Your goal: State how many lines below hold the word "Iran". Give that number and no other text.

(Collected data)

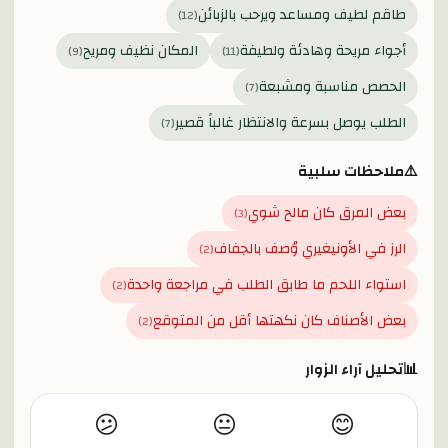
طاقم لطيف ومساعد ويرحب بالزبائن
)
12
(
أجواء مريحة وهادئة ولطيفة
المكان نظيف ومريح
)
9
(
)
11
(
الحصص مناسبة ومشبعة
)
7
(
الطلب يوصل بسرعة والانتظار غالباً قصير
)
7
(
⚠️
ملاحظات سلبية
بعض المرق كان مالح شوي
)
3
(
الرز في الأونيغيري وُصف بالجفاف
)
2
(
استواء اللحم ما طابق الطلب في مراجعة واحدة
)
2
(
بعض الأصناف كان نكهتها أقل من المتوقع
)
2
(
📊
تحليل آراء الزوار
😕
😐
😊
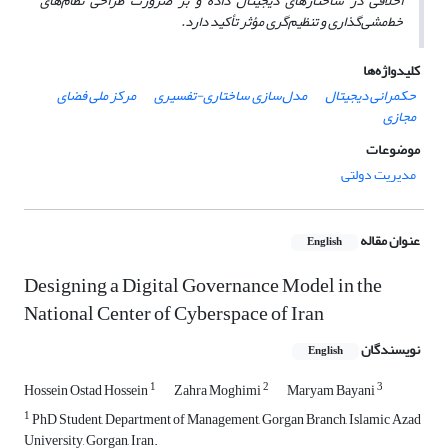
اخلاقی در ساختارهای دیجیتال داده و بر ضرورت طراحی نظام‌های
خط‌مشی‌گذاری و تنظیم‌گری مؤثر تأکید دارد.
کلیدواژه‌ها
حکمرانی دیجیتال
مدل‌سازی ساختاری-تفسیری
مرکز ملی فضای
مجازی
موضوعات
مدیریت دولتی
عنوان مقاله
English
Designing a Digital Governance Model in the
National Center of Cyberspace of Iran
نویسندگان
English
1
2
3
Hossein Ostad Hossein
Zahra Moghimi
Maryam Bayani
1
PhD Student, Department of Management, Gorgan Branch, Islamic Azad
University, Gorgan, Iran.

Task solution: 2